A partir du 1er janvier 2018, une nouvelle taxe va venir frapper toutes les plateformes de vidéo disponibles en France.

C'est un décret que l'industrie du divertissement attendait avec impatience. Cette taxe est affectée au Centre national du cinéma et de l'image animée (CNC).

"Ces mesures sont un signal fort", avait estimé la ministre de la Culture, François Nyssen, dans une interview accordée aux Échos le 19 septembre. Citons donc: Youtube, Netflix, iTunes, Amazon, Dailymotion parmi les plus connues.

Auparavant, une taxe ne concernait que les sites français payants de vidéos à la demande.

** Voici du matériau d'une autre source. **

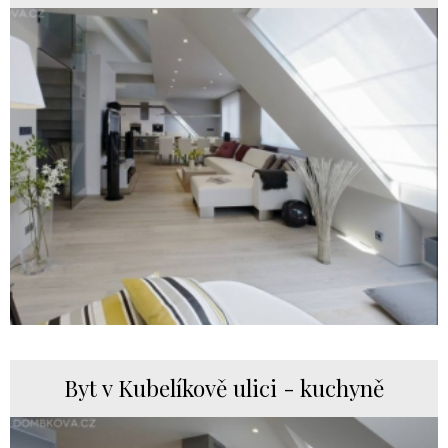
Byt v Kubelíkově ulici - kuchyně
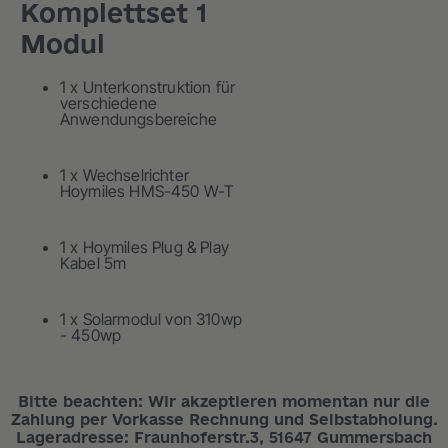
Komplettset 1
Modul
1 x Unterkonstruktion für
verschiedene
Anwendungsbereiche
1 x Wechselrichter
Hoymiles HMS-450 W-T
1 x Hoymiles Plug & Play
Kabel 5m
1 x Solarmodul von 310wp
- 450wp
Bitte beachten: Wir akzeptieren momentan nur die
Zahlung per Vorkasse Rechnung und Selbstabholung.
Lageradresse: Fraunhoferstr.3, 51647 Gummersbach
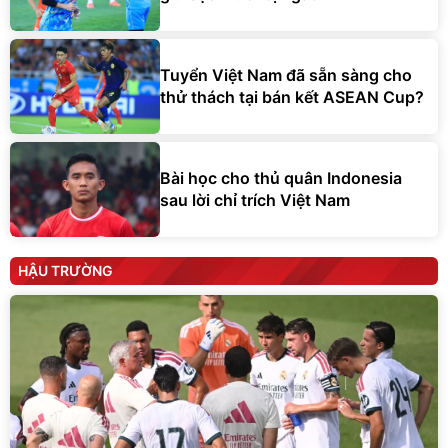
Tuyển Việt Nam đã sẵn sàng cho
thử thách tại bán kết ASEAN Cup?
Bài học cho thủ quân Indonesia
sau lời chỉ trích Việt Nam
HẬU TRƯỜNG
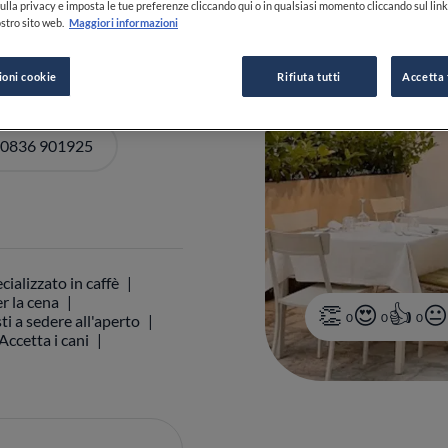
ulla privacy e imposta le tue preferenze cliccando qui o in qualsiasi momento cliccando sul lin
stro sito web.
Maggiori informazioni
DI ORARI
ioni cookie
Rifiuta tutti
Accetta 
 0836 901925
cializzato in caffè
r la cena
0
0
0
ti a sedere all'aperto
Accetta i cani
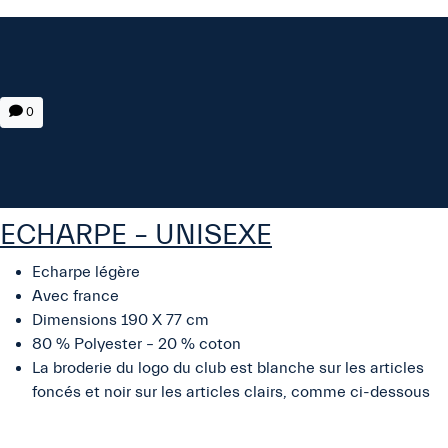
0
ECHARPE – UNISEXE
Echarpe légère
Avec france
Dimensions 190 X 77 cm
80 % Polyester – 20 % coton
La broderie du logo du club est blanche sur les articles
foncés et noir sur les articles clairs, comme ci-dessous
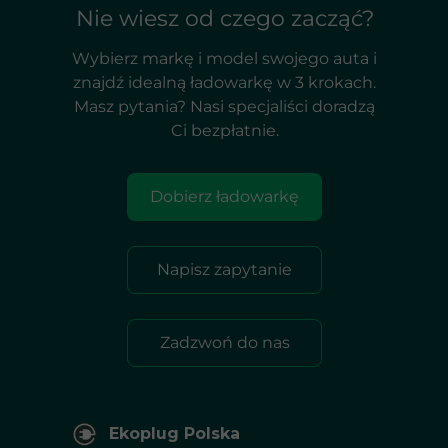
Nie wiesz od czego zacząć?
Wybierz markę i model swojego auta i
znajdź idealną ładowarkę w 3 krokach.
Masz pytania? Nasi specjaliści doradzą
Ci bezpłatnie.
Dobierz ładowarkę
Napisz zapytanie
Zadzwoń do nas
Ekoplug Polska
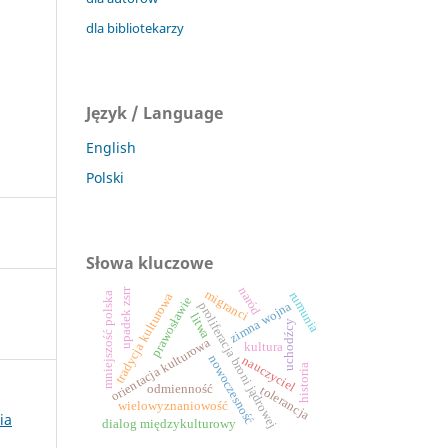
dla bibliotekarzy
Język / Language
English
Polski
Słowa kluczowe
naród
upadek zsrr
migranci
rumunia
mniejszość polska
tradycja kulturowa
prawosławie
proliferacja broni jądrowej
zimna wojna
litwa
uchodźcy
orientacja kulturowa
kultura
nowoczesność
nauczyciel
historia
odmienność
tolerancja
wielowyznaniowość
ia
dialog międzykulturowy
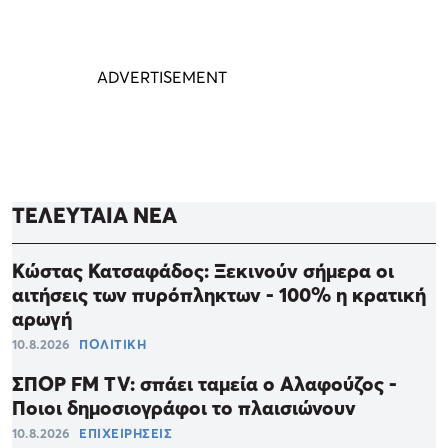
ΤΕΛΕΥΤΑΙΑ ΝΕΑ
Κώστας Κατσαφάδος: Ξεκινούν σήμερα οι
αιτήσεις των πυρόπληκτων - 100% η κρατική
αρωγή
10.8.2026
ΠΟΛΙΤΙΚΗ
ΣΠΟΡ FM TV: σπάει ταμεία ο Αλαφούζος -
Ποιοι δημοσιογράφοι το πλαισιώνουν
10.8.2026
ΕΠΙΧΕΙΡΗΣΕΙΣ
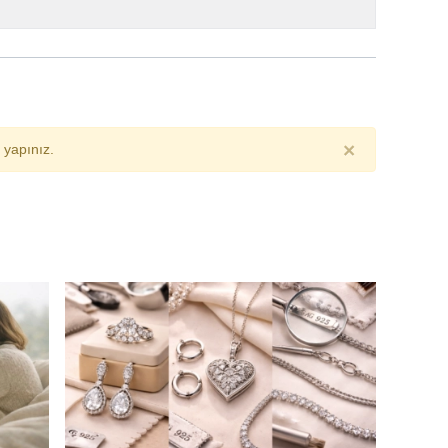
×
yapınız.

Ne seraient donc pas touchés les services chinois ou indiens, c'est-à-dire très éloignés de nos latitudes, ceux-ci ne cherchant pas vraiment à viser le public français (ce qui s'apprécie en regardant la prise en compte de la langue, de la stratégie de communication, etc). Pour rappeler aux grandes plateformes internationales qu'elles sont bien concernées par la taxe, le décret précise que toutes les sociétés "établies en France ou hors de France" seront touchées. Après le scandale provoqué par les pratiques d'optimisation fiscales de Microsoft - qui doit 600 millions d'euros au fisc français, d'AirBnb ou encore de Facebook - qui n'a payé que 1,2 millions d'euros d'impôts en France en 2016, il n'est pas étonnant que la Commission Européenne ait décidé de prendre le taureau par les cornes. C'est la crainte de l'ancien secrétaire d'État au Budget, Christian Eckert, jugeant que la taxe YouTube risque d'être plutôt une taxe Dailymotion, du fait de l'extrême difficulté d'aller la percevoir auprès d'un opérateur qui n'est pas sur le territoire.Dans le cas des plateformes gratuites, c'est l'assiette de leurs recettes publicitaires qui sert de base de calcul. La taxe YouTube a été fixée à 2 % et passe à 10 % si les revenus sont liés à la diffusion de contenus et uvres cinématographiques ou audiovisuelles " à caractère pornographique ou violent ".

Il s'agit notamment d'arriver à une harmonisation des règles liées à la diversité culturelle et qu'au moins 20 % de contenus européens soient proposés.